#### Task goal
Write out nothing but the lines from the first line of the entries below through the line with "(Global Address List synchronization)"; no pictures go in.

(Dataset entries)
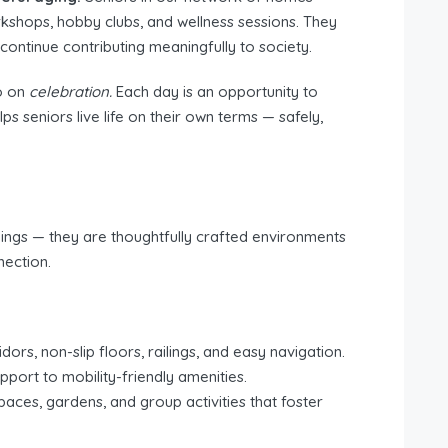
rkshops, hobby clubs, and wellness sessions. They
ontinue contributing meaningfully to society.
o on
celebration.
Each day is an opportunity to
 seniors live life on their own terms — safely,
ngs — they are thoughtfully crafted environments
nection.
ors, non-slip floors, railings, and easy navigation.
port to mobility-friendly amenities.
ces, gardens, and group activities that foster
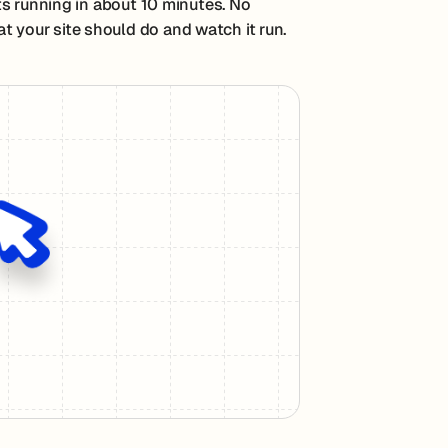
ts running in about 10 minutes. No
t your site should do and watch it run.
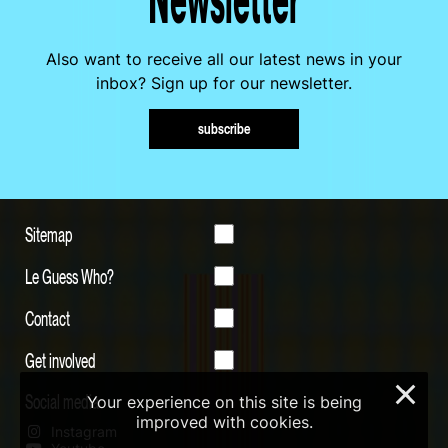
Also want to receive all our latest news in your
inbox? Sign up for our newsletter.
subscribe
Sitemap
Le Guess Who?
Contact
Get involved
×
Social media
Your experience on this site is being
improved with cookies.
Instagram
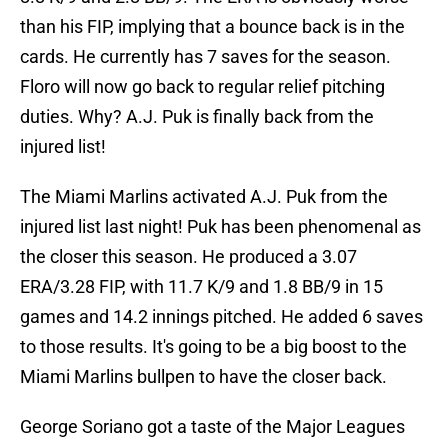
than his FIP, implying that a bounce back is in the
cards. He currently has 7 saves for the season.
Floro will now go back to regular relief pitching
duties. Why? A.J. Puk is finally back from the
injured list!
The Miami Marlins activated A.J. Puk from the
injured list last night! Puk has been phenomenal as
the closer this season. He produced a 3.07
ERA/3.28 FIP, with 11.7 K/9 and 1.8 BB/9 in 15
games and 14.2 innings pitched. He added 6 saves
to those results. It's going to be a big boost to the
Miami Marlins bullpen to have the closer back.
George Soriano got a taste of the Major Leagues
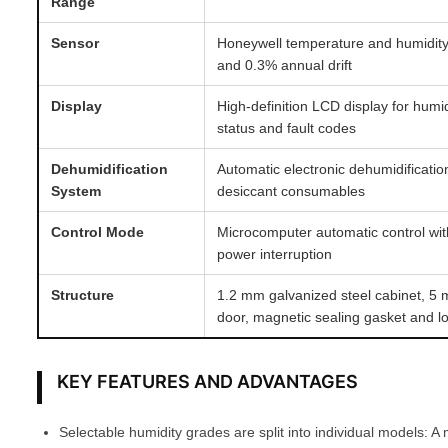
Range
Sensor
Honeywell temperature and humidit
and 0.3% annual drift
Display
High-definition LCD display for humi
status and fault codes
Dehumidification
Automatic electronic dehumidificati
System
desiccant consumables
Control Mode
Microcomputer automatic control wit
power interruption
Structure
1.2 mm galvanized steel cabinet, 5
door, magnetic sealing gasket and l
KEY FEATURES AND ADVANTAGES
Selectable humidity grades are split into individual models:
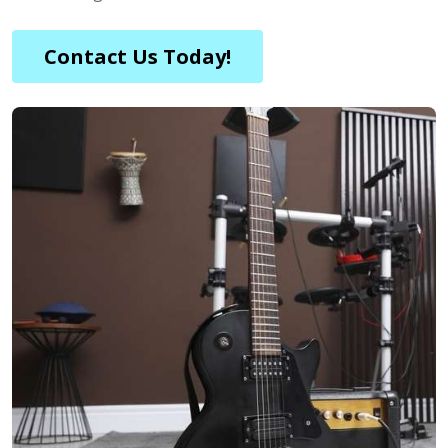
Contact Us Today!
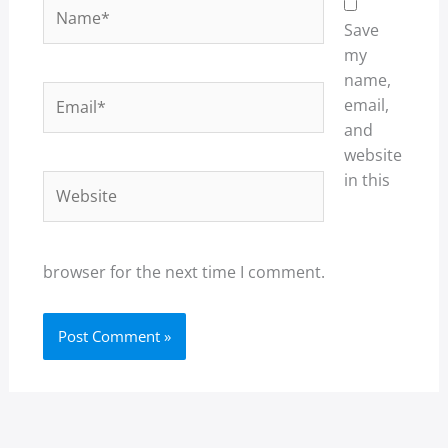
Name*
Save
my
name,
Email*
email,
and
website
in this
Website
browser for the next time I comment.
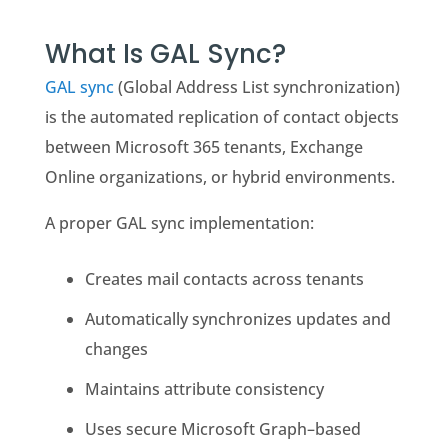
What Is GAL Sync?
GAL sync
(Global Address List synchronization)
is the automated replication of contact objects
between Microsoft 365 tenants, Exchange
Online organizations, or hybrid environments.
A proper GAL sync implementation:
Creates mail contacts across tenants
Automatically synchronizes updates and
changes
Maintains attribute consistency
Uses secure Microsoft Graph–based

#### Solved exercise
rkshops, hobby clubs, and wellness sessions. They
ontinue contributing meaningfully to society.
o on
celebration.
Each day is an opportunity to
 seniors live life on their own terms — safely,
ngs — they are thoughtfully crafted environments
nection.
ors, non-slip floors, railings, and easy navigation.
port to mobility-friendly amenities.
ces, gardens, and group activities that foster
ts running in about 10 minutes. No
t your site should do and watch it run.
Also want to receive all our latest news in your
inbox? Sign up for our newsletter.
subscribe
Sitemap
Le Guess Who?
Contact
Get involved
×
Social media
Your experience on this site is being
improved with cookies.
Instagram
than his FIP, implying that a bounce back is in the
cards. He currently has 7 saves for the season.
Floro will now go back to regular relief pitching
duties. Why? A.J. Puk is finally back from the
injured list!
The Miami Marlins activated A.J. Puk from the
injured list last night! Puk has been phenomenal as
the closer this season. He produced a 3.07
ERA/3.28 FIP, with 11.7 K/9 and 1.8 BB/9 in 15
games and 14.2 innings pitched. He added 6 saves
to those results. It's going to be a big boost to the
Miami Marlins bullpen to have the closer back.
George Soriano got a taste of the Major Leagues
Range
Sensor
Honeywell temperature and humidit
and 0.3% annual drift
Display
High-definition LCD display for humi
status and fault codes
Dehumidification
Automatic electronic dehumidificati
System
desiccant consumables
Control Mode
Microcomputer automatic control wit
power interruption
Structure
1.2 mm galvanized steel cabinet, 5
door, magnetic sealing gasket and l
KEY FEATURES AND ADVANTAGES
Selectable humidity grades are split into individual models:
Contact Us Today!
Name*
Save
my
name,
Email*
email,
and
website
in this
Website
browser for the next time I comment.
What Is GAL Sync?
GAL sync
(Global Address List synchronization)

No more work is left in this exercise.